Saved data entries
====

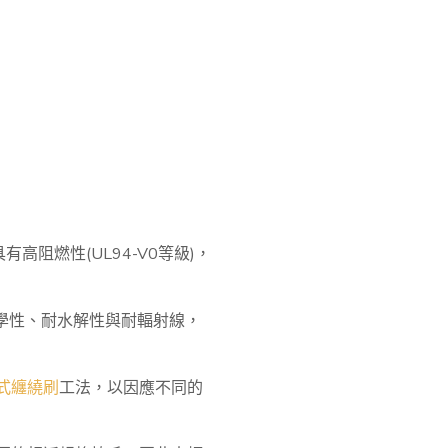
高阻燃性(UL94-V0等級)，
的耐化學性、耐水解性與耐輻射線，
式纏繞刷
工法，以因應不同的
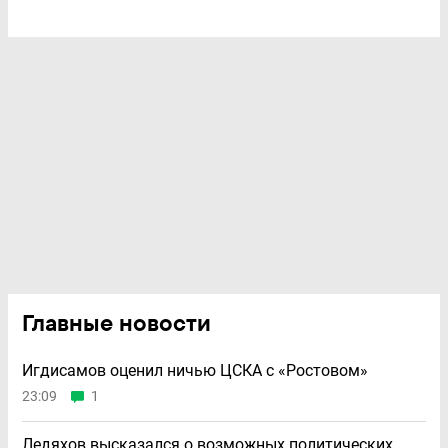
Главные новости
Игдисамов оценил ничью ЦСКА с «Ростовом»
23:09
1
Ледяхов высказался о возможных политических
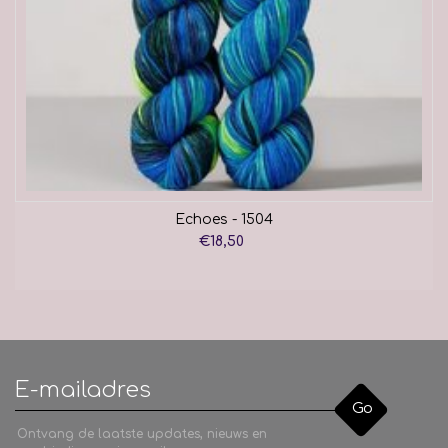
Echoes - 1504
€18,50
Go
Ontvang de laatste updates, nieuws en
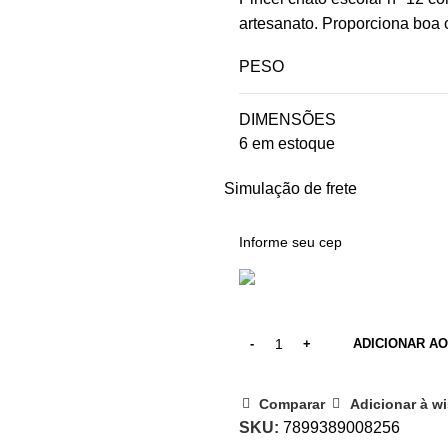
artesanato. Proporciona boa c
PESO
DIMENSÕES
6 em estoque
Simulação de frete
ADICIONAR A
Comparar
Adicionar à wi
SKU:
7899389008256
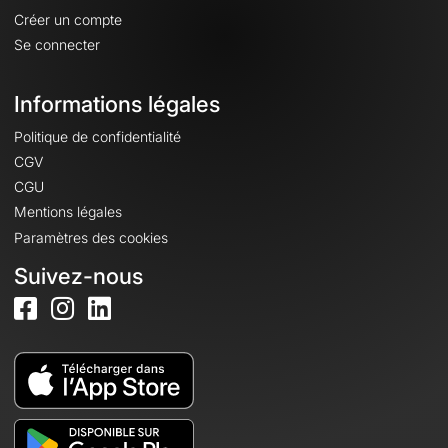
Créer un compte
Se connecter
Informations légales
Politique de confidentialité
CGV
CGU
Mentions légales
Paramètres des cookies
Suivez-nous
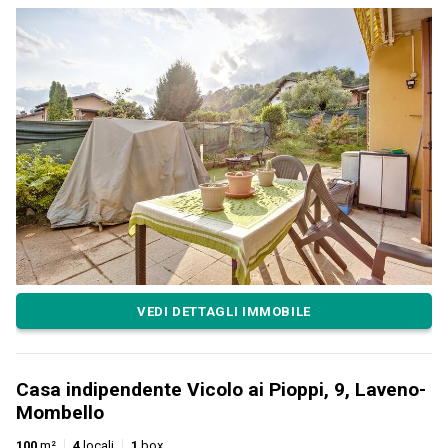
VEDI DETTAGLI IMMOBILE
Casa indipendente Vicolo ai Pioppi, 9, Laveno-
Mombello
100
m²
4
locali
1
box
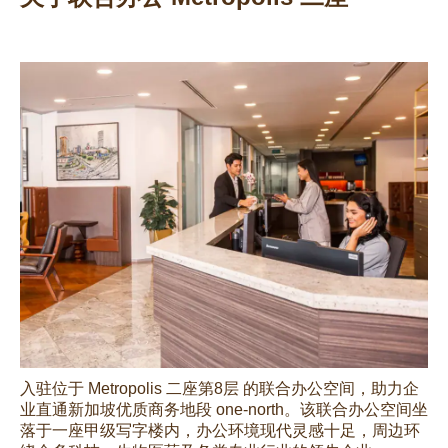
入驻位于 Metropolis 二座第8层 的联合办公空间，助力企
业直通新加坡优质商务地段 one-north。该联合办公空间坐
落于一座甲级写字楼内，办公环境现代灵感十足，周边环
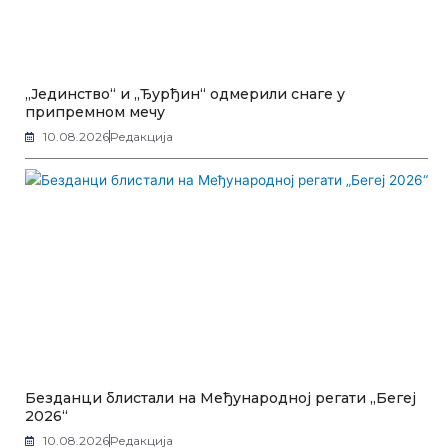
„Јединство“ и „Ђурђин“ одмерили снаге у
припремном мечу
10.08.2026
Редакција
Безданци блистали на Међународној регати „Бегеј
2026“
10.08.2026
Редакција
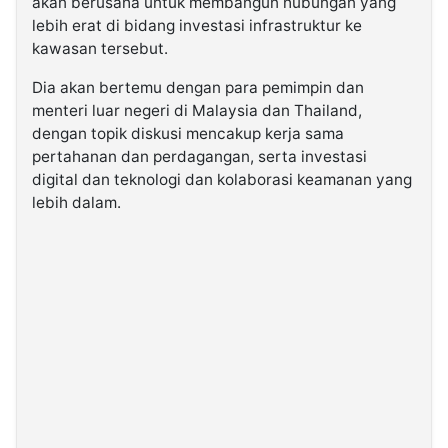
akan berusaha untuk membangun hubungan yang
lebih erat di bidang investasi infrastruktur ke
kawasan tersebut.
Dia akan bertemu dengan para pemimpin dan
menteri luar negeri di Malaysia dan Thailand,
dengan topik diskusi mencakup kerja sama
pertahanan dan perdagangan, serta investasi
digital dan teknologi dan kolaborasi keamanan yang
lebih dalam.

====

Repeat the entries verbatim; no pictures.

_Completed exercise:_
高阻燃性(UL94-V0等級)，
的耐化學性、耐水解性與耐輻射線，
式纏繞刷
工法，以因應不同的
Главные новости
Игдисамов оценил ничью ЦСКА с «Ростовом»
23:09
1
Ледяхов высказался о возможных политических
Echoes - 1504
€18,50
Go
Ontvang de laatste updates, nieuws en
artesanato. Proporciona boa c
PESO
DIMENSÕES
6 em estoque
Simulação de frete
ADICIONAR A
Comparar
Adicionar à wi
SKU:
7899389008256
Créer un compte
Se connecter
Informations légales
Politique de confidentialité
CGV
CGU
Mentions légales
Paramètres des cookies
Suivez-nous
VEDI DETTAGLI IMMOBILE
Casa indipendente Vicolo ai Pioppi, 9, Laveno-
Mombello
100
m²
4
locali
1
box
入驻位于 Metropolis 二座第8层 的联合办公空间，助力企
业直通新加坡优质商务地段 one-north。该联合办公空间坐
落于一座甲级写字楼内，办公环境现代灵感十足，周边环
„Јединство“ и „Ђурђин“ одмерили снаге у
припремном мечу
10.08.2026
Редакција
Безданци блистали на Међународној регати „Бегеј
2026“
10.08.2026
Редакција
akan berusaha untuk membangun hubungan yang
lebih erat di bidang investasi infrastruktur ke
kawasan tersebut.
Dia akan bertemu dengan para pemimpin dan
menteri luar negeri di Malaysia dan Thailand,
dengan topik diskusi mencakup kerja sama
pertahanan dan perdagangan, serta investasi
digital dan teknologi dan kolaborasi keamanan yang
lebih dalam.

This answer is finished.